----- DATA SUPPLIED

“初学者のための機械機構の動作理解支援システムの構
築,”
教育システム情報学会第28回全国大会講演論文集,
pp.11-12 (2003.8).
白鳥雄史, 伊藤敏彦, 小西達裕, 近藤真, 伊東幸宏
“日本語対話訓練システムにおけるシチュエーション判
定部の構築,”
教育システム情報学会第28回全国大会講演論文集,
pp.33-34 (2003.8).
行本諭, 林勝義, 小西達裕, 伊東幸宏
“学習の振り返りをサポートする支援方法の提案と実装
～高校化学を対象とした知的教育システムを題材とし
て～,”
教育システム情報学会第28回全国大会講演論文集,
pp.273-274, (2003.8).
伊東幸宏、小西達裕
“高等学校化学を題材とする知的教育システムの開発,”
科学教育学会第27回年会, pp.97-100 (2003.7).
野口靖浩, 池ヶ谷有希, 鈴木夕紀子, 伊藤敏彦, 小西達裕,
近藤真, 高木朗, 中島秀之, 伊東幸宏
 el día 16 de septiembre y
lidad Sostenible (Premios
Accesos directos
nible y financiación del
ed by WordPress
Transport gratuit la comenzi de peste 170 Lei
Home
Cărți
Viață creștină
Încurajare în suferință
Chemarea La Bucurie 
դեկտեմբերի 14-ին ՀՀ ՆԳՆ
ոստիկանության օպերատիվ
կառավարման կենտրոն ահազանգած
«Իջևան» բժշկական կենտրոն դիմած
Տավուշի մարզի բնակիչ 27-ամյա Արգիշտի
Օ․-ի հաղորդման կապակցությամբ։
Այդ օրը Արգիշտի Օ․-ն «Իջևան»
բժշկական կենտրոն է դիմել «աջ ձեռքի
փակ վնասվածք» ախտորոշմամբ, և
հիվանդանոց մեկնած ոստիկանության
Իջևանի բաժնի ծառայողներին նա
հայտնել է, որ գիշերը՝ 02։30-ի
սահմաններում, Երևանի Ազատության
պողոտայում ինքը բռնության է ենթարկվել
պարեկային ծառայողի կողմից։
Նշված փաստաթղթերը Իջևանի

----------

* TASK DESCRIPTION *
Each line of the material that contains the string "կենտրոն" has to be copied out.

* WORKED SOLUTION *
կառավարման կենտրոն ահազանգած
«Իջևան» բժշկական կենտրոն դիմած
բժշկական կենտրոն է դիմել «աջ ձեռքի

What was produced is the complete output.